PEAK, which operates in all 10 provinces plus the Yukon and the Northwest Territories and is headquartered in Montreal, was found in 2016 not to have addressed compliance deficiencies found by a series of MFDA reviews. Between 2011 and 2017 the firm as a whole failed to submit mandatory reports to the MFDA on incidents of possible misconduct by its members, including unauthorized discretionary trading and personal financial dealings.
According to the settlement agreement, PEAK failed to report two of its approved persons to the MFDA after they had been terminated for cause. They failed to report another approved person in a timely manner even after PEAK imposed closer supervision on them as a result of regulatory violations. None of these events were reported to the MFDA within the alloted time frame.
After receiving a compliance report from the MFDA, PEAK agreed to make more timely reports of these events. However, between October 2014 and December 2017, 15 additional cases were discovered that ought to have been reported.
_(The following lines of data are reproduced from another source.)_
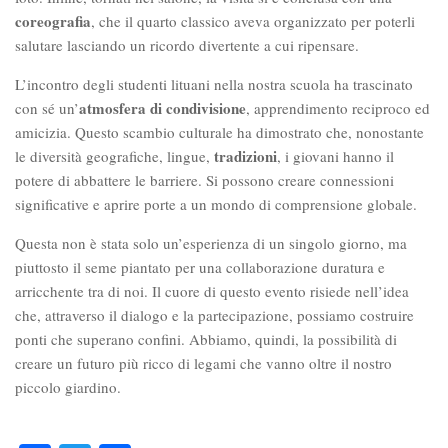
coreografia
, che il quarto classico aveva organizzato per poterli
salutare lasciando un ricordo divertente a cui ripensare.
L’incontro degli studenti lituani nella nostra scuola ha trascinato
atmosfera di condivisione
con sé un’
, apprendimento reciproco ed
amicizia. Questo scambio culturale ha dimostrato che, nonostante
tradizioni
le diversità geografiche, lingue,
, i giovani hanno il
potere di abbattere le barriere. Si possono creare connessioni
significative e aprire porte a un mondo di comprensione globale.
Questa non è stata solo un’esperienza di un singolo giorno, ma
piuttosto il seme piantato per una collaborazione duratura e
arricchente tra di noi. Il cuore di questo evento risiede nell’idea
che, attraverso il dialogo e la partecipazione, possiamo costruire
ponti che superano confini. Abbiamo, quindi, la possibilità di
creare un futuro più ricco di legami che vanno oltre il nostro
piccolo giardino.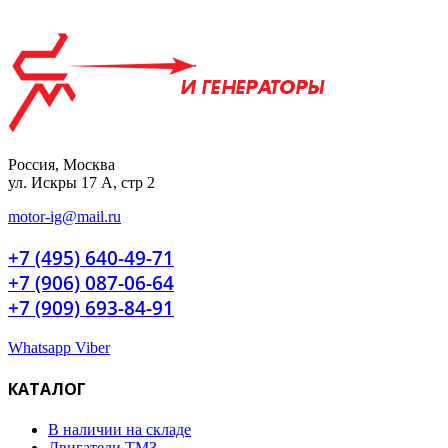
Россия, Москва
ул. Искры 17 А, стр 2
motor-ig@mail.ru
+7 (495) 640-49-71
+7 (906) 087-06-64
+7 (909) 693-84-91
Whatsapp
Viber
КАТАЛОГ
В наличии на складе
Двигатели ТМЗ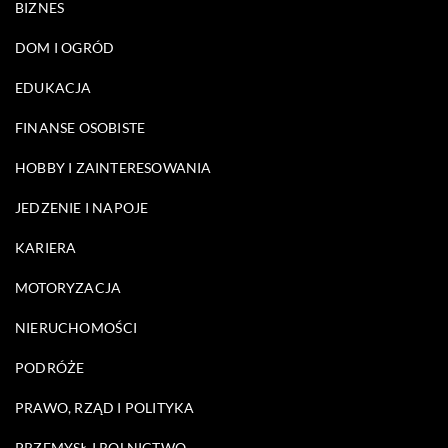
BIZNES
DOM I OGRÓD
EDUKACJA
FINANSE OSOBISTE
HOBBY I ZAINTERESOWANIA
JEDZENIE I NAPOJE
KARIERA
MOTORYZACJA
NIERUCHOMOŚCI
PODRÓŻE
PRAWO, RZĄD I POLITYKA
PRZEMYSŁ I ROLNICTWO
They were not reported “on a timely basis,” according to the settlement agreement.
PEAK was also found not to have conducted timely supervisory investigations after discovering 10 of its approved persons had engaged in misconduct, including unauthorized trading, personal financial dealings, engagement in undisclosed outside activities, and alleged misappropriation of client funds.
The MFDA settlement agreement also says that PEAK failed to conduct on-site branch reviews at 35 of PEAK’s 102 business locations, in contravention of MFDA rules requiring on-site reviews every three years.
In addition to the $75,000 fine and $15,000 costs from the MFDA, PEAK had been disciplined by Quebec’s securities regulator the Autorité des marchés financiers (AMF), paying them a fine, in 2018, of $200,000 and costs of $20,000 which was considered an ameliorating factor in the MFDA's ruling.